Tenir

Jusque là, on va être honnête, c'est le boulot qui m'a fait tenir. Parfois de manière un peu bancale (les larmes systématiques pendant les quart d'heure lecture avec les élèves, le manque de patience parfois quand les loustics devenaient un peu relous, moins de sourires et pour l'instant, pas de prise en charge de cas de harcèlement parce que je ne me sens pas en état émotionnel d’accueillir des choses trop difficiles) mais j'ai tenu bon : mes cours ont eu lieu, j'ai géré les merdes sur le réseau informatique quand il le fallait, j'ai assisté à toutes les p**** de réunions qui me concernaient, je me suis occupée seule du club journal où mon effectif a doublé cette année, je me suis même engagée dans 2 missions nouvelles liées à des projets ponctuels et à accompagner le voyage en Angleterre en février (yay!).
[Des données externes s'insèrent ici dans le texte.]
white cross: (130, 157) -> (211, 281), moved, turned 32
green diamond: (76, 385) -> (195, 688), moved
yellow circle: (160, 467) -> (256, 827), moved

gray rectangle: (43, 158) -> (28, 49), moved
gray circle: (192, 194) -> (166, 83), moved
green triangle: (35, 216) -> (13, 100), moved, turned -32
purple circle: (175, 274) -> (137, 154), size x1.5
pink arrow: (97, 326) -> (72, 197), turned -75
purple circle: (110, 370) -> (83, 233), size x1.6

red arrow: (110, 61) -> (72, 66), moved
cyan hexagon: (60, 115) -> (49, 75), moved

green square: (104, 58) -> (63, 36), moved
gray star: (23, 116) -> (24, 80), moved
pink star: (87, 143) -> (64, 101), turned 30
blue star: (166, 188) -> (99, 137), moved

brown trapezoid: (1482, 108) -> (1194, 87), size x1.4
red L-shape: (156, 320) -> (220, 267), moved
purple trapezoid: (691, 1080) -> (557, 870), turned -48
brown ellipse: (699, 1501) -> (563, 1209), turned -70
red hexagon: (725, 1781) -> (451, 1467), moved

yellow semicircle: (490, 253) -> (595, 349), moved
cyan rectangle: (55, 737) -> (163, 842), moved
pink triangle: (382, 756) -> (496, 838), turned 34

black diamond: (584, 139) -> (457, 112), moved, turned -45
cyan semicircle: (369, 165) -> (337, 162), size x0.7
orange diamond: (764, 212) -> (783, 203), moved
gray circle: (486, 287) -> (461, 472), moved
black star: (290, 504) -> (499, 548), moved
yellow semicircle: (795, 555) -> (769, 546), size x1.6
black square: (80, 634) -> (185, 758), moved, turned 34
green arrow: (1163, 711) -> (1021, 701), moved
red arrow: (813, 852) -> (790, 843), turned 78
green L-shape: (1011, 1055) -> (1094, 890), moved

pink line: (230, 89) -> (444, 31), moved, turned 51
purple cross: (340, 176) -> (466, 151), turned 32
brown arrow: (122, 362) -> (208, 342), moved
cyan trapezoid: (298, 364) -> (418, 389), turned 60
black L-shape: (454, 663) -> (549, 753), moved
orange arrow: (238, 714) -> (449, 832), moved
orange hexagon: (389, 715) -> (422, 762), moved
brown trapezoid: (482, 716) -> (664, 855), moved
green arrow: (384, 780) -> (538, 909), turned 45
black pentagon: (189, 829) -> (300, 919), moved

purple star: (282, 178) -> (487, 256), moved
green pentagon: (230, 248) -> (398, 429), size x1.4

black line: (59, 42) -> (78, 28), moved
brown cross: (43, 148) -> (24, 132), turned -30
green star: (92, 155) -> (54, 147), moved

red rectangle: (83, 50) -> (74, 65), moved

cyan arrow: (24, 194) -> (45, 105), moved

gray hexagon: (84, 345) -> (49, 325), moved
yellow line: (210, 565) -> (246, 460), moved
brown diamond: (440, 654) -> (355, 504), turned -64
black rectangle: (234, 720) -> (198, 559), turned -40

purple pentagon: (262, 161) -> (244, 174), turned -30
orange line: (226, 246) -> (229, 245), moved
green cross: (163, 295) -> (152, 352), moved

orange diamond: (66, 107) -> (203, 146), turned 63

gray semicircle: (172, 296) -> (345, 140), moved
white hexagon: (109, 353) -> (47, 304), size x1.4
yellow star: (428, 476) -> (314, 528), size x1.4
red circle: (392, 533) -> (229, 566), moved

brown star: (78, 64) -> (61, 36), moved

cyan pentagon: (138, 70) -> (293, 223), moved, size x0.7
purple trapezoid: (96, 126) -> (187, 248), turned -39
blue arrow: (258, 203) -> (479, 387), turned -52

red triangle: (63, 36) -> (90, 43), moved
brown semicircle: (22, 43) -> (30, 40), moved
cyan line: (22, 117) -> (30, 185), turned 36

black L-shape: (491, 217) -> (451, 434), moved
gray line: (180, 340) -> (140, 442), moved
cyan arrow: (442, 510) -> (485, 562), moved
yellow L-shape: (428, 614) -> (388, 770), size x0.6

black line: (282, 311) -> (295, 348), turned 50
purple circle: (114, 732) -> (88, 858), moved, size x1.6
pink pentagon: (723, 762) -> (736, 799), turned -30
Je suis crevée (pas plus que les autres années à la même époque) mais les vacances d'automne qui débutent, là, elles sont un peu compliquées. Tenir sans le boulot ? J'ai commencé à pleurer sitôt le portail du collège refermé hier, trop plein d'émotions, de tensions à relâcher. Et puis après, il y avait la cérémonie de remise des diplômes du brevet à nos anciens élèves. D'ordinaire un moment de fête et de retrouvailles, où l'on mesure les changements qui se sont opérés déjà chez eux maintenant qu'ils sont au lycée ou en apprentissage, où l'on est contents de voir qu'ils vont bien et que leur vie continue, loin de nous désormais. Et là, c'est le drame. Je n'ai tenu que les 20 min de remise des diplômes et le temps de discuter du bout des lèvres avec 2 élèves qui étaient des piliers du CDI. J'en aurais bien vu d'autres mais c'était trop dur.

Ces élèves, mon amoureux les connaissait tous sans jamais les avoir vus, parce que je lui en parlais, qu'il s'y intéressait, qu'il avait vu leurs bouilles sur Pronote et hier soir, il m'aurait sûrement demandé ce qu'ils devenaient, si elles avaient l'air heureuses. Et avec sa mémoire d'éléphant, il m'aurait demandé si S. se plaisait dans son école de conducteurs routiers, si M. commençait un peu à s'ouvrir aux autres, si W. était toujours aussi désagréable.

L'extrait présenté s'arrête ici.